Night Walk At Windsor Nature Park (30 Jun 2017)

For this week's night macro session, HW and I decided to go to Windsor Nature Park and we were resolute to start from our usual turn around point and not be "distracted" along the way there.

There were several interesting critters encountered (apart from beetles) during the trip and the discovery of a Pseudoscorpion "tree" was one of interesting encounters for the night. The tree that we found has easily a dozen or more of this 3 mm Pseudoscorpions.


The first beetle for the trip was a surprise as a few tens of this 3 mm Sap Beetles were found swarming around a group of fungus mushrooms growing on the side of a dead tree.


On the same tree was this lovely Ground Beetle (Catascopus dalbertisi).


Centimeters from the Ground Beetle was a commonly encountered Fungus Weevil (Eucorynus crassiornis).


Next to the Fungus Weevil was a 5 mm Darkling Beetle.


Near to the dead tree was a Ground Beetle (Onypterygia longispinis) resting on a small tapioca plant.


On a tree nearby was a lovely 10 mm Darkling Beetle.


On another tree nearby was this small 3 mm Darkling Beetle resting on a patch of lichen on the tree.

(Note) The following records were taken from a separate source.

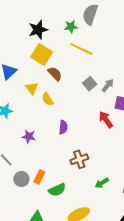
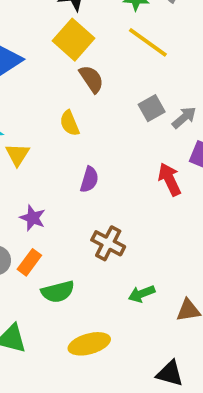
yellow triangle: (32, 88) -> (17, 155), moved
purple star: (29, 136) -> (33, 218), moved
brown cross: (79, 159) -> (108, 243), turned 36

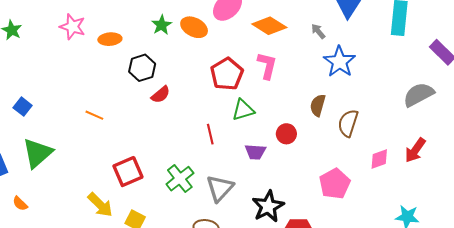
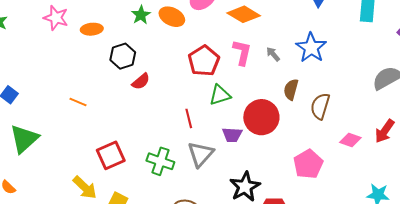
gray arrow: (318, 31) -> (273, 54), moved
red circle: (286, 134) -> (261, 117), size x1.8
pink diamond: (379, 159) -> (350, 140), turned 40
green cross: (180, 179) -> (160, 161), turned -32
gray triangle: (220, 188) -> (201, 154), moved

Coming to another dead tree, a 8mm Darkling Beetle was found on it.


Next to the dead tree was a 10 mm Weevil Beetle resting on a low bush.


On a fallen log near to the Weevil Beetle was this small 4 mm beetle of the Ceratocanthinae family.


Coming to a large dead tree stump, I was pleasantly surprised to find this 5 mm long time didn't encountered Fungus Beetle (Stenotarsus pardalis).


On the dead tree stump were several large bracket mushroom where several of this 4 mm Rove Beetles were found roaming on them.


On another part of the tree stump was another pleasant surprise - another long time didn't encounter 5 mm Fungus Beetle (Stenotarsus nobilis nobilis).


While photographing the Fungus Beetle, HW call out to me that there is a beetle on his camera flash diffuser. The beetle turn out to be a 5 mm Fungus Weevil.


While looking out for other beetles, HW call out to me again that there is another beetle on his flash diffuser. The beetle turn out to be a Darkling Beetle (Phymatosum rufonotatum).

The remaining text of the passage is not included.